The code is a little messy. I hope to clean it up soon, time permitting. Any questions or problems - please get in touch.
Much of the code is built on the work by Ondrej for Learning to Adapt.
This work is the result of a collaboration with my co-authors Ondrej Klejch, Erfan Loweimi, Peter Bell, and Steve Renals.
The code has been run with:
- Keras 2.2.2
- Tensorflow 1.10.0
- PyKaldi
- Kaldi
For training from scratch see experiments/ami/train_sinc_40_flat_6epochs.sh
. For speaker adaptation see experiments/ami/adapt_pfstar_40_flat_speaker_lhuc0+sinc.sh
. The layers to be adapted (LHUC0, LHUC1, LHUC0+Sinc, etc.) can are determined by an argument to adapt_pfstar_40_flat_speaker.py
. The above scripts assume an existing tri3 model of AMI (or a different dataset).

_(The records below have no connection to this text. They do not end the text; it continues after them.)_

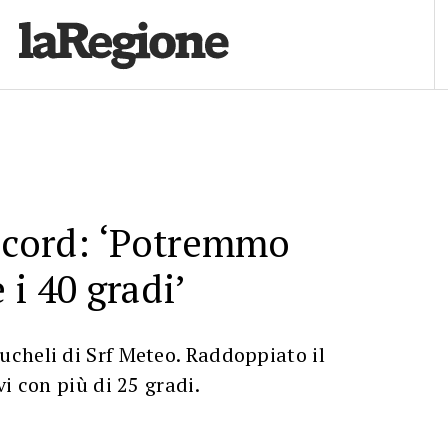
ecord: ‘Potremmo
 i 40 gradi’
cheli di Srf Meteo. Raddoppiato il
i con più di 25 gradi.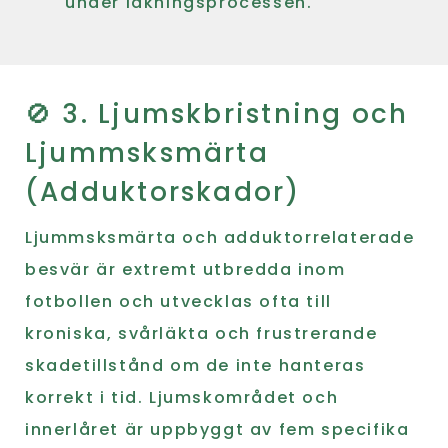
under läkningsprocessen.
🚫 3. Ljumskbristning och
Ljummsksmärta
(Adduktorskador)
Ljummsksmärta och adduktorrelaterade
besvär är extremt utbredda inom
fotbollen och utvecklas ofta till
kroniska, svårläkta och frustrerande
skadetillstånd om de inte hanteras
korrekt i tid. Ljumskområdet och
innerlåret är uppbyggt av fem specifika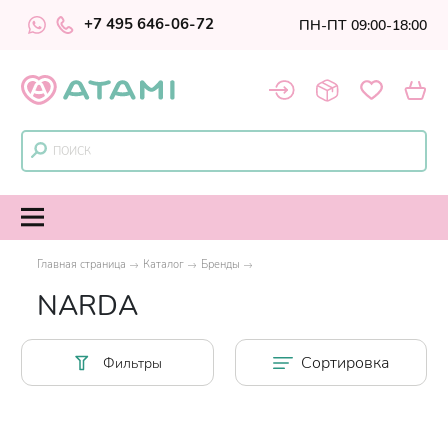
+7 495 646-06-72
ПН-ПТ 09:00-18:00
Главная страница
Каталог
Бренды
NARDA
Сортировка
Фильтры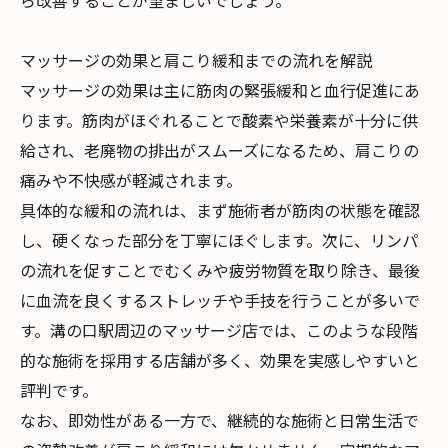
ら改善することが望ましいでしょう。
マッサージの効果と肩こり緩和までの流れを解説
マッサージの効果は主に筋肉の緊張緩和と血行促進にあ
ります。筋肉がほぐれることで酸素や栄養素が十分に供
給され、老廃物の排出がスムーズになるため、肩こりの
痛みや不快感が軽減されます。
具体的な緩和の流れは、まず施術者が筋肉の状態を確認
し、硬くなった部分を丁寧にほぐします。次に、リンパ
の流れを促すことでむくみや疲労物質を取り除き、最後
に血流を良くするストレッチや手技を行うことが多いで
す。溝の口駅周辺のマッサージ店では、このような段階
的な施術を採用する店舗が多く、効果を実感しやすいと
評判です。
なお、即効性がある一方で、継続的な施術と日常生活で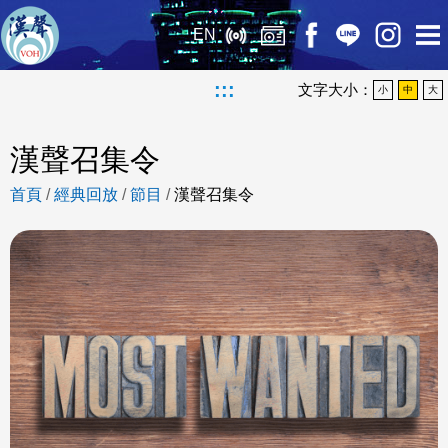
EN
:::
文字大小：
小
中
大
漢聲召集令
首頁
/
經典回放
/
節目
/
漢聲召集令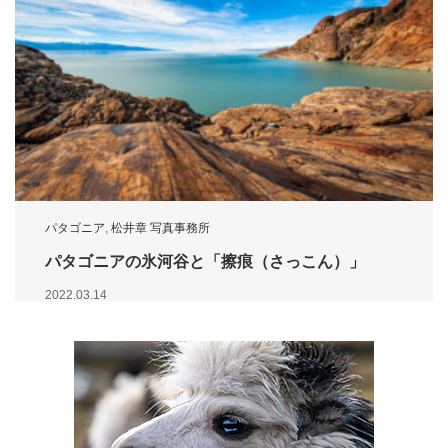
パタゴニア
,
松井章 写真事務所
パタゴニアの氷河谷と「擦痕（さっこん）」
2022.03.14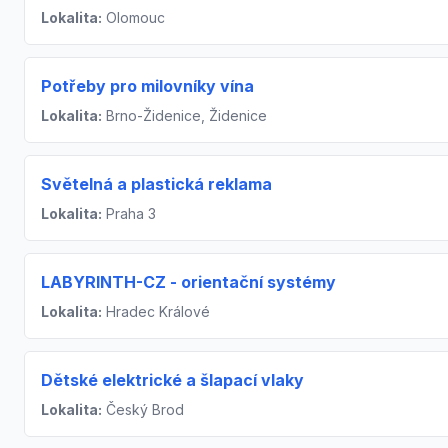
Lokalita:
Olomouc
Potřeby pro milovníky vína
Lokalita:
Brno-Židenice, Židenice
Světelná a plastická reklama
Lokalita:
Praha 3
LABYRINTH-CZ - orientační systémy
Lokalita:
Hradec Králové
Dětské elektrické a šlapací vlaky
Lokalita:
Český Brod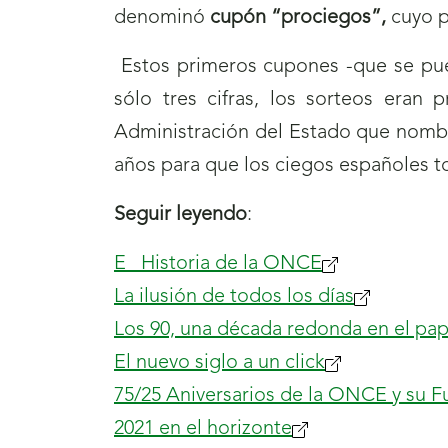
denominó
cupón “prociegos”,
cuyo p
Estos primeros cupones -que se pu
sólo tres cifras, los sorteos eran
Administración del Estado que nomb
años para que los ciegos españoles t
Seguir leyendo
:
E Historia de la ONCE
La ilusión de todos los días
Los 90, una década redonda en el pap
El nuevo siglo a un click
75/25 Aniversarios de la ONCE y su 
2021 en el horizonte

It will also look for pdf_counts
in the main directory, which is equivalent to e.g. tri3/final.occs
.
For research using this work, please cite:
@inproceedings{Fainberg2019,
author={Joachim Fainberg and Ondřej Klejch and Erfan Loweimi and Peter Bell and Steve Renals},
title={{Acoustic Model Adaptation from Raw Waveforms with SincNet}},
booktitle={ASRU},
year=2019
}
Our work builds on a paper by Ravanelli and Bengio. They have a SincNet implementation for PyTorch.